On Thursday, Pope Francis preached against scandal and harm caused by corrupt clergy
when he concelebrated Mass with two cardinals.
One of the cardinals was
Roger Mahony, the former archbishop of Los Angeles.
A fair evaluation
of Mahony’s ecclesiastical career would suggest, among other things,
that he showed greater interest in fashionable causes than in the
counter-cultural moral demands of the Catholic faith, that he conveyed a
noticeably “thin” understanding of the Mass, that he had no qualms
about showing ecclesiastical approval of pro-abortion politicians, and
that at the very least he handled cases of sexual abuse extraordinarily
badly, deliberately protecting abusive priests.
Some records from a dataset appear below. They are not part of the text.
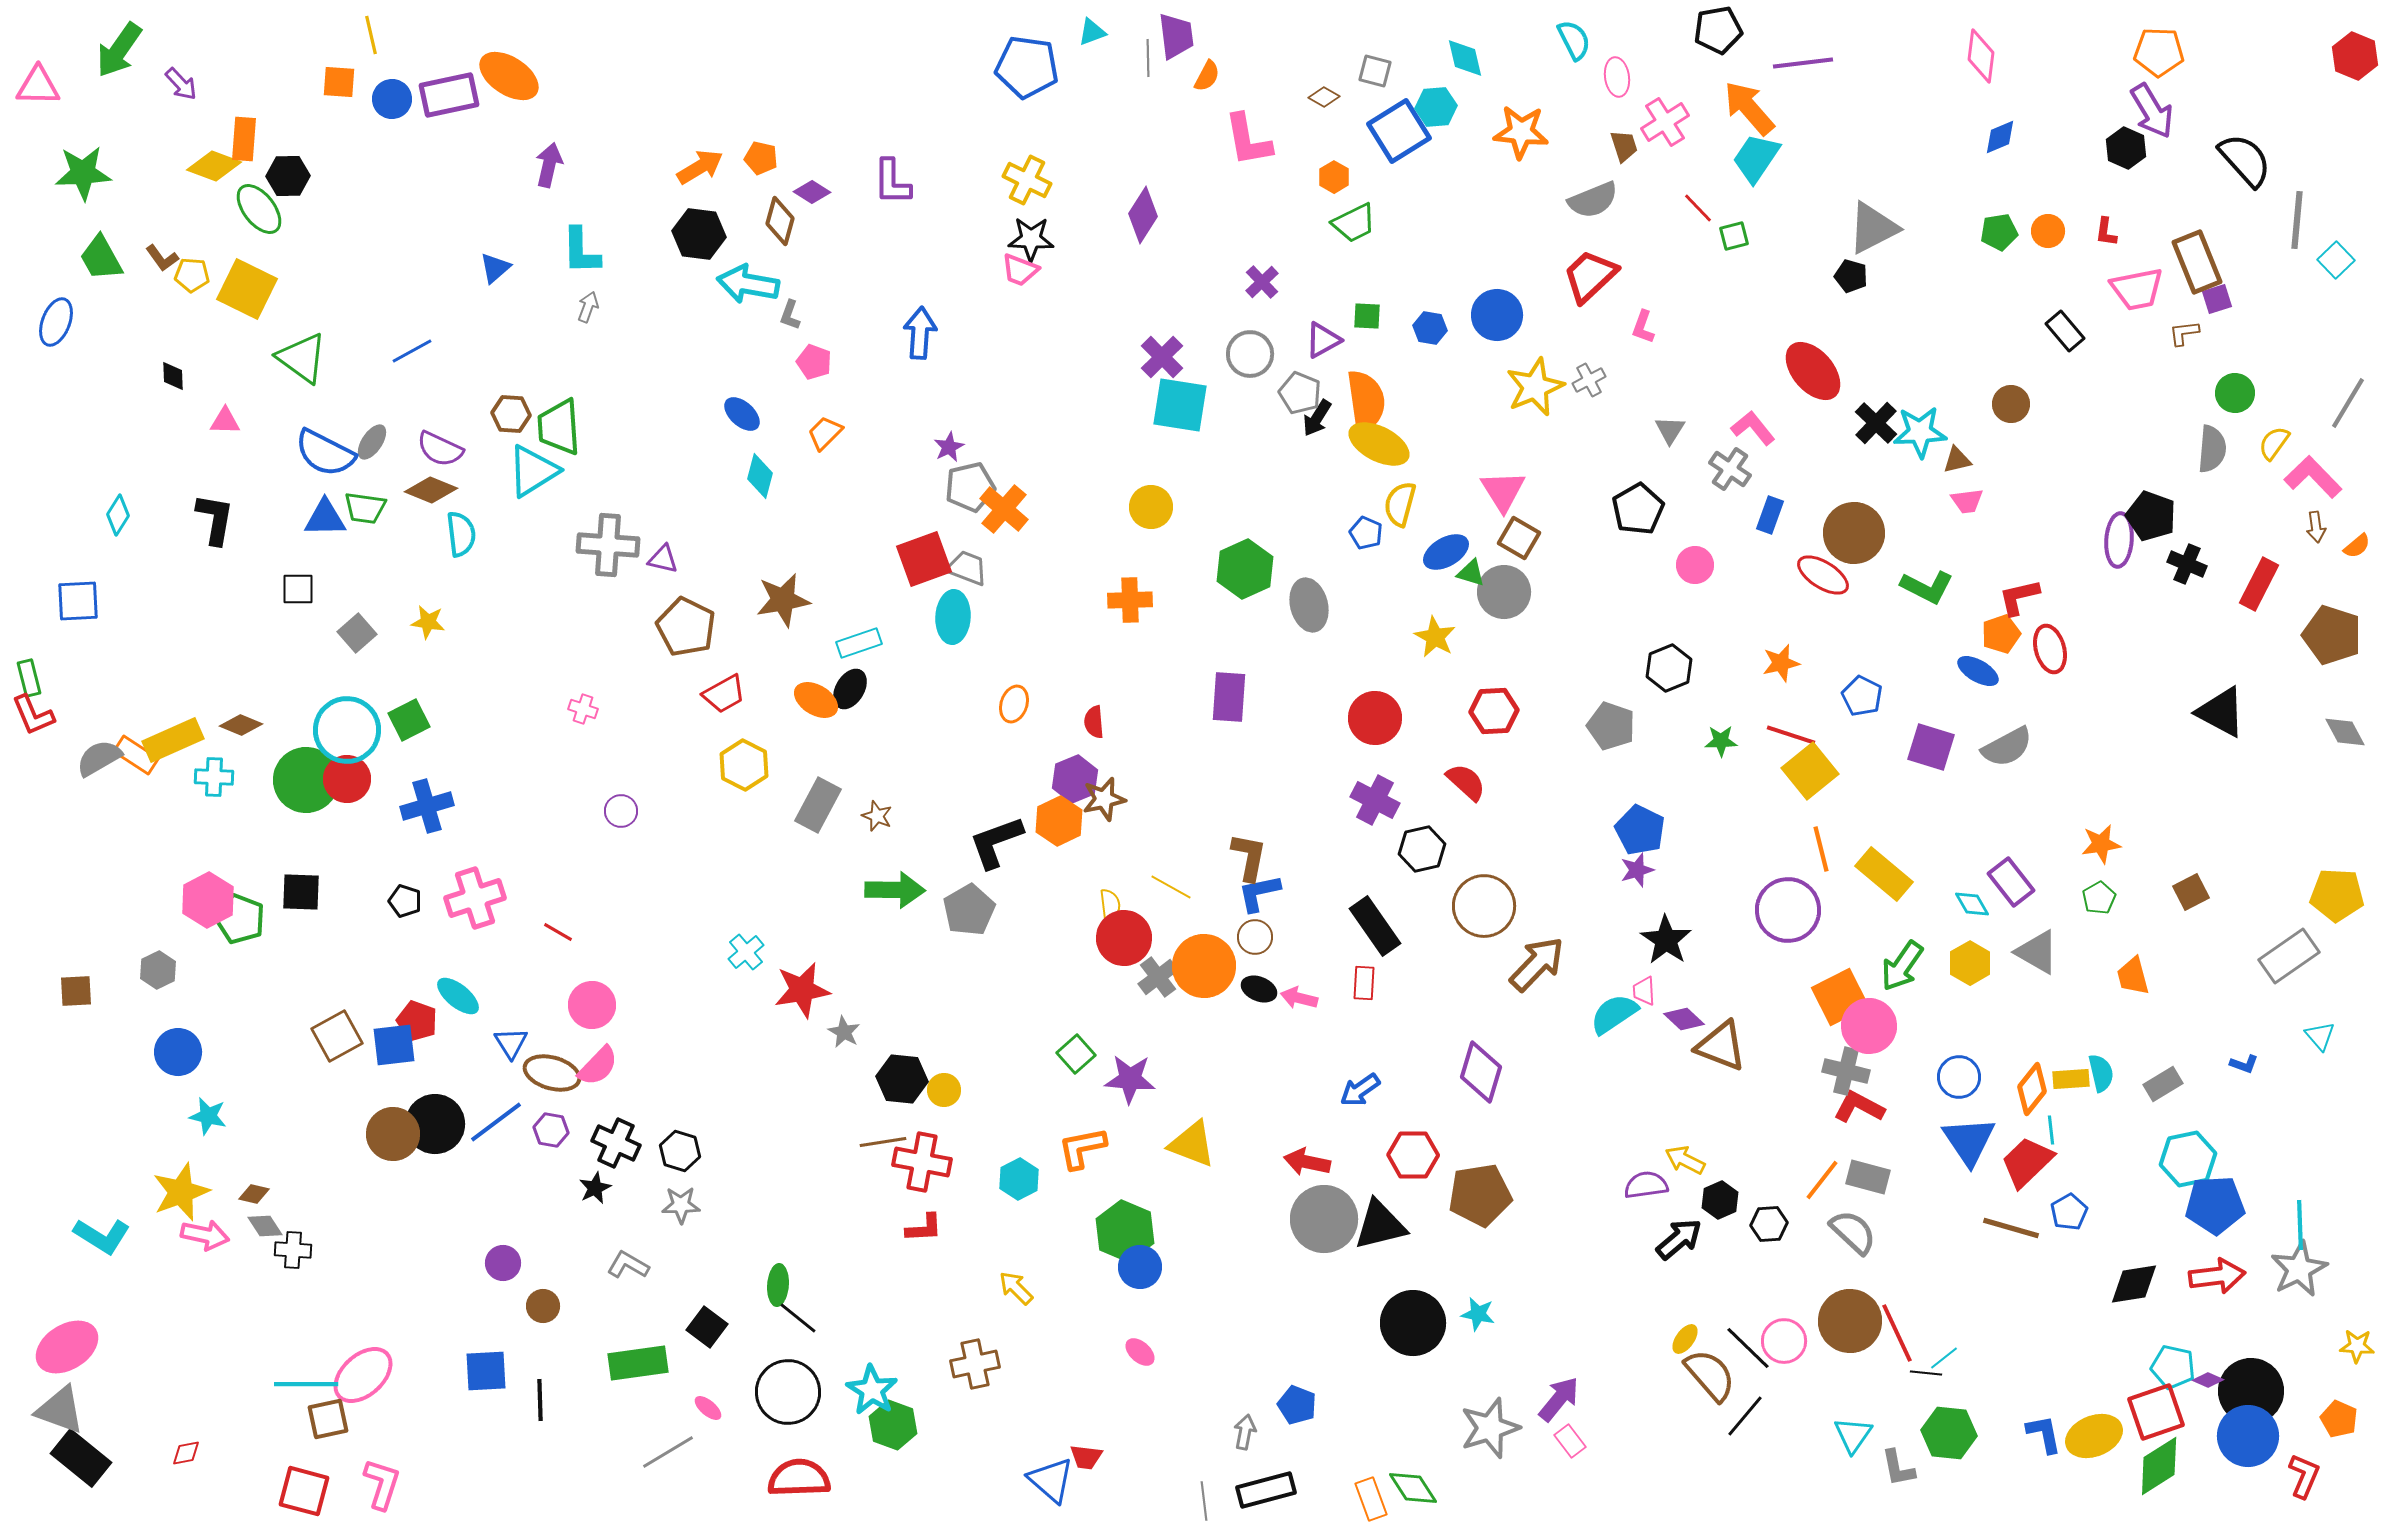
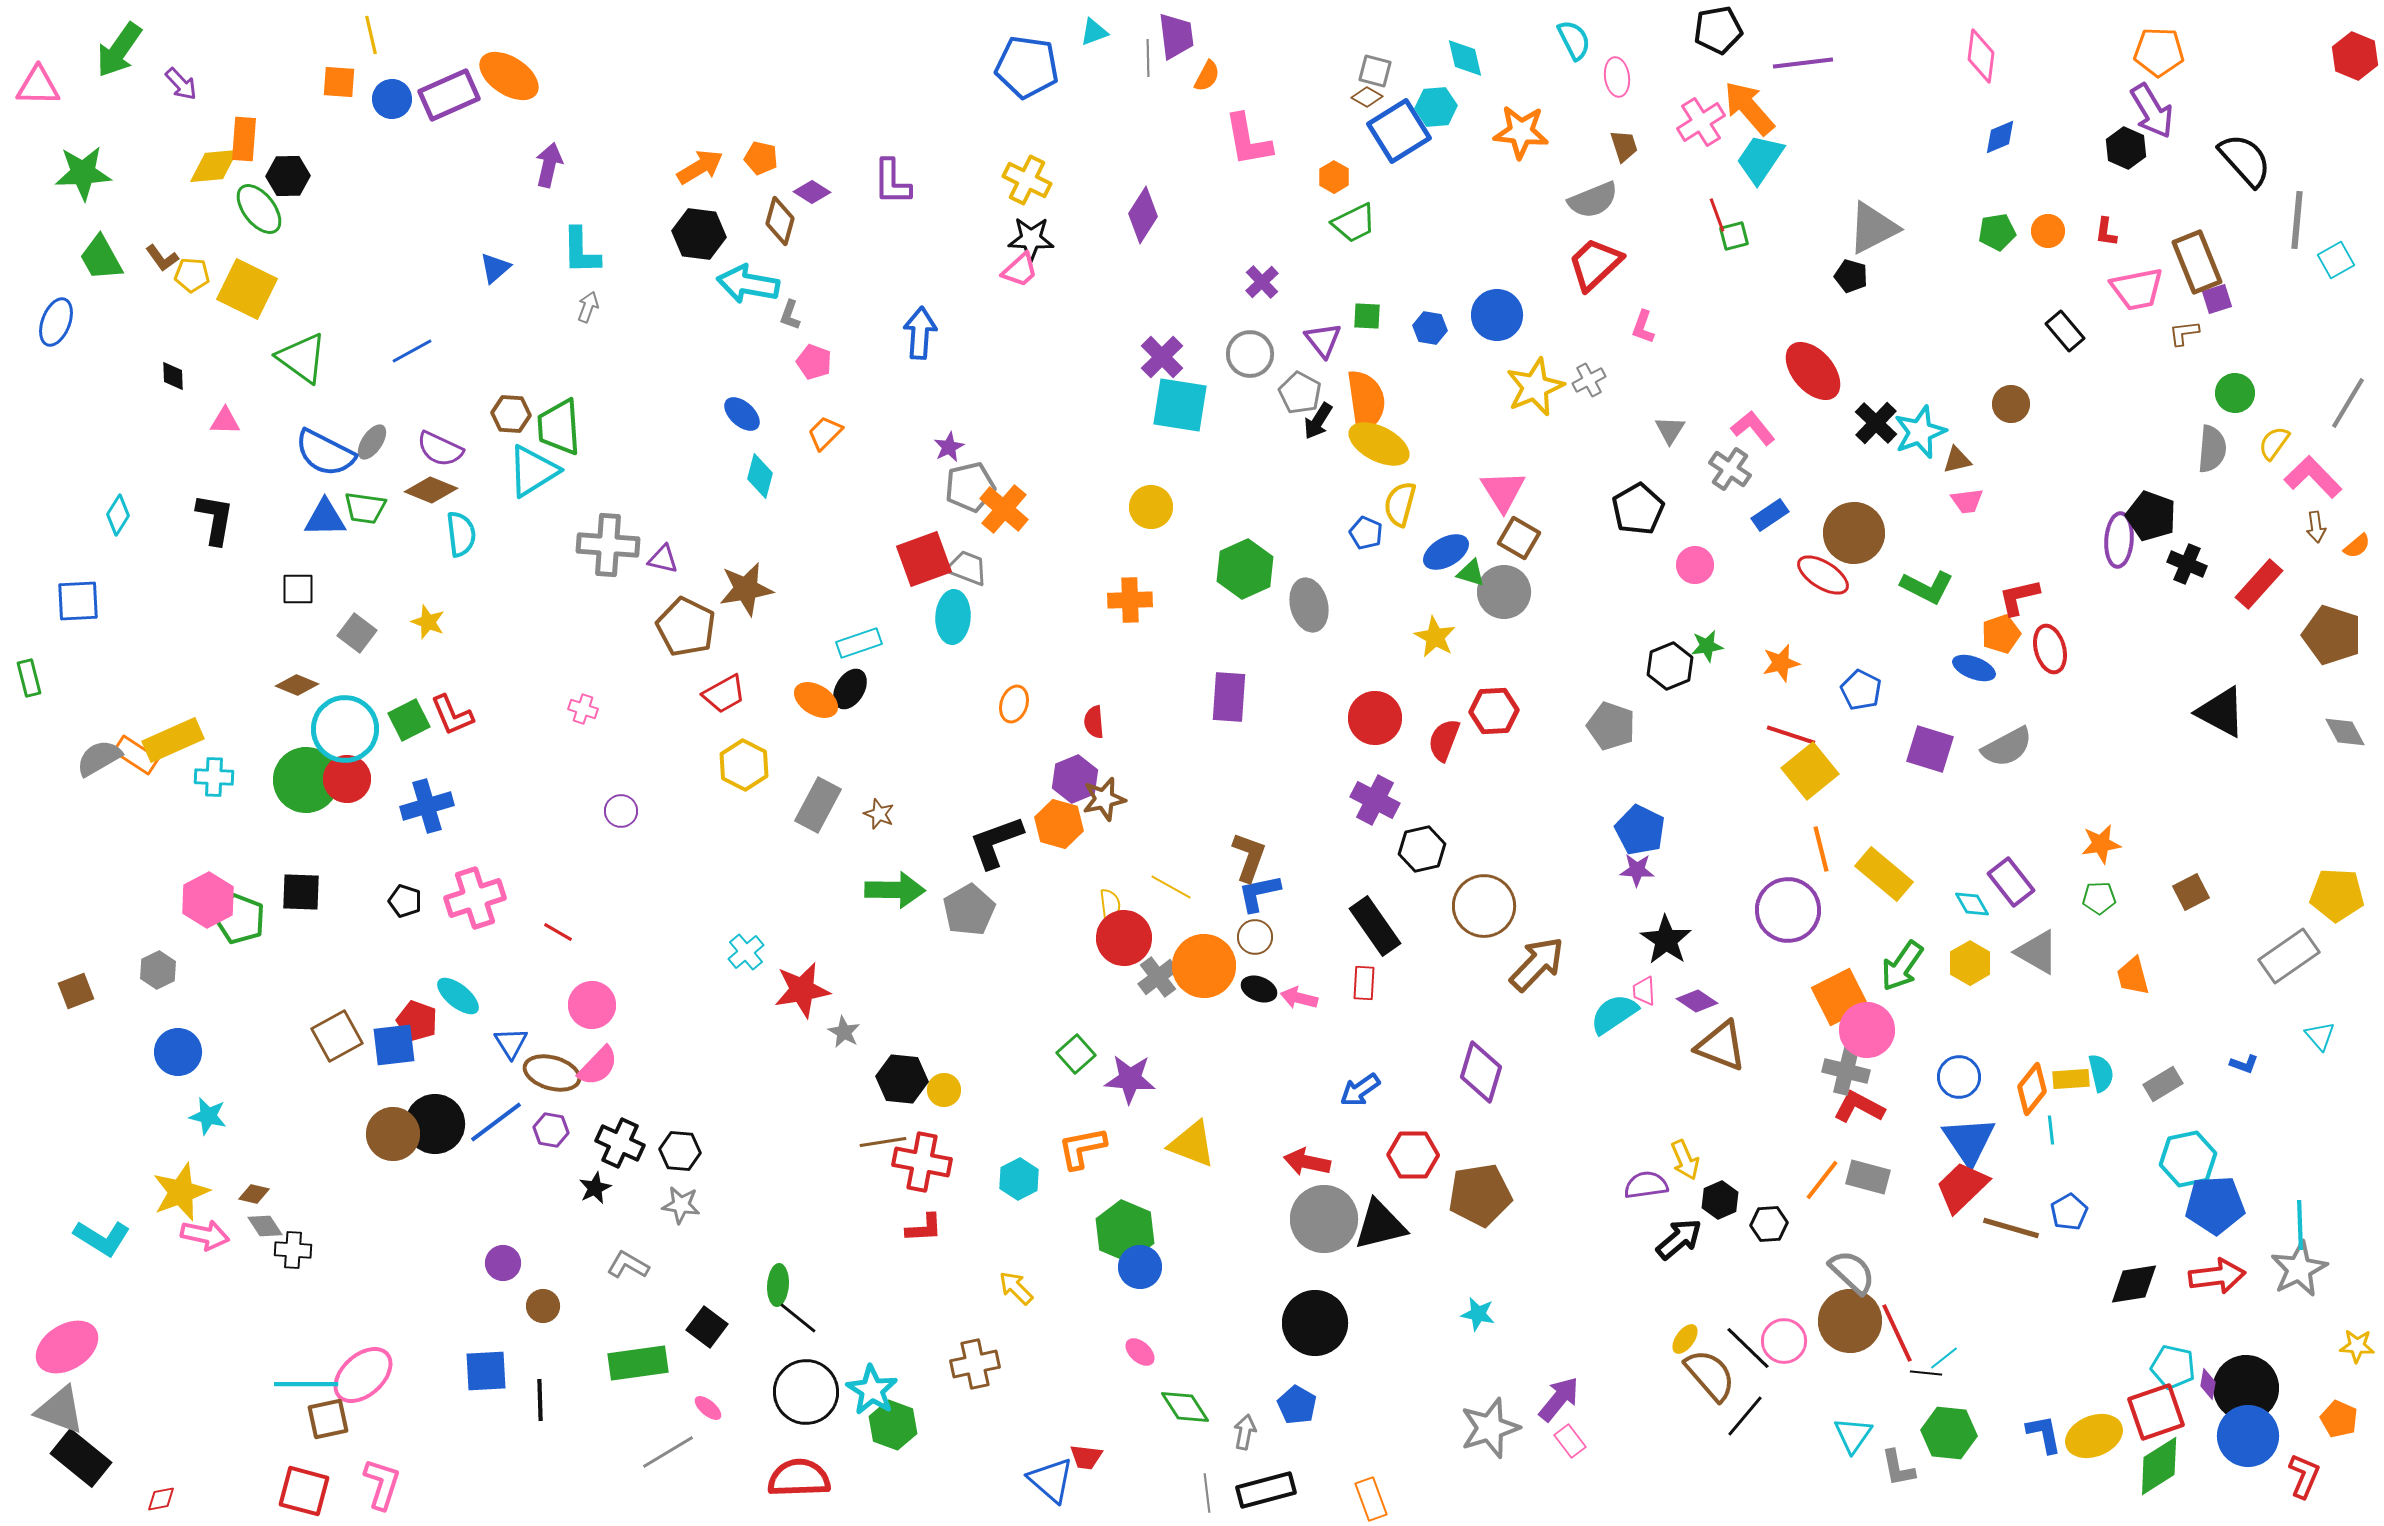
cyan triangle at (1092, 32): moved 2 px right
purple rectangle at (449, 95): rotated 12 degrees counterclockwise
brown diamond at (1324, 97): moved 43 px right
pink cross at (1665, 122): moved 36 px right
cyan trapezoid at (1756, 158): moved 4 px right, 1 px down
yellow diamond at (214, 166): rotated 26 degrees counterclockwise
red line at (1698, 208): moved 19 px right, 7 px down; rotated 24 degrees clockwise
green pentagon at (1999, 232): moved 2 px left
cyan square at (2336, 260): rotated 15 degrees clockwise
pink trapezoid at (1020, 270): rotated 63 degrees counterclockwise
red trapezoid at (1590, 276): moved 5 px right, 12 px up
purple triangle at (1323, 340): rotated 39 degrees counterclockwise
gray pentagon at (1300, 393): rotated 6 degrees clockwise
black arrow at (1317, 418): moved 1 px right, 3 px down
cyan star at (1920, 432): rotated 18 degrees counterclockwise
blue rectangle at (1770, 515): rotated 36 degrees clockwise
red rectangle at (2259, 584): rotated 15 degrees clockwise
brown star at (783, 600): moved 37 px left, 11 px up
yellow star at (428, 622): rotated 12 degrees clockwise
gray square at (357, 633): rotated 12 degrees counterclockwise
black hexagon at (1669, 668): moved 1 px right, 2 px up
blue ellipse at (1978, 671): moved 4 px left, 3 px up; rotated 9 degrees counterclockwise
blue pentagon at (1862, 696): moved 1 px left, 6 px up
red L-shape at (33, 715): moved 419 px right
brown diamond at (241, 725): moved 56 px right, 40 px up
cyan circle at (347, 730): moved 2 px left, 1 px up
green star at (1721, 741): moved 14 px left, 95 px up; rotated 8 degrees counterclockwise
purple square at (1931, 747): moved 1 px left, 2 px down
red semicircle at (1466, 782): moved 22 px left, 42 px up; rotated 111 degrees counterclockwise
brown star at (877, 816): moved 2 px right, 2 px up
orange hexagon at (1059, 821): moved 3 px down; rotated 18 degrees counterclockwise
brown L-shape at (1249, 857): rotated 9 degrees clockwise
purple star at (1637, 870): rotated 20 degrees clockwise
green pentagon at (2099, 898): rotated 28 degrees clockwise
brown square at (76, 991): rotated 18 degrees counterclockwise
purple diamond at (1684, 1019): moved 13 px right, 18 px up; rotated 9 degrees counterclockwise
pink circle at (1869, 1026): moved 2 px left, 4 px down
black cross at (616, 1143): moved 4 px right
black hexagon at (680, 1151): rotated 12 degrees counterclockwise
yellow arrow at (1685, 1160): rotated 141 degrees counterclockwise
red trapezoid at (2027, 1162): moved 65 px left, 25 px down
gray star at (681, 1205): rotated 9 degrees clockwise
gray semicircle at (1853, 1232): moved 1 px left, 40 px down
cyan L-shape at (102, 1236): moved 2 px down
black circle at (1413, 1323): moved 98 px left
purple diamond at (2208, 1380): moved 4 px down; rotated 76 degrees clockwise
black circle at (2251, 1391): moved 5 px left, 3 px up
black circle at (788, 1392): moved 18 px right
blue pentagon at (1297, 1405): rotated 9 degrees clockwise
red diamond at (186, 1453): moved 25 px left, 46 px down
green diamond at (1413, 1488): moved 228 px left, 81 px up
gray line at (1204, 1501): moved 3 px right, 8 px up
In a move clearly connected to the abuse scandal, Cardinal Mahony was
relieved by his successor early last year of all his remaining duties
in the Archdiocese of Los Angeles.
Years earlier, his lack of opposition
to abortion had angered the American Life League enough to call for his
resignation.
Similarly, the absence of any clear sense of the
Eucharistic Presence of Christ in his worship guidelines so infuriated
Mother Angelica of EWTN that she (unwisely) publicly counseled
disobedience to his episcopal authority.
So here is the question: Knowing what you now know about Pope
Francis, including his characteristic bluntness, should the focus of his
homily on January 16th be taken as an indication of the closeness of
the concelebrants—or of the enormous gap which separates them?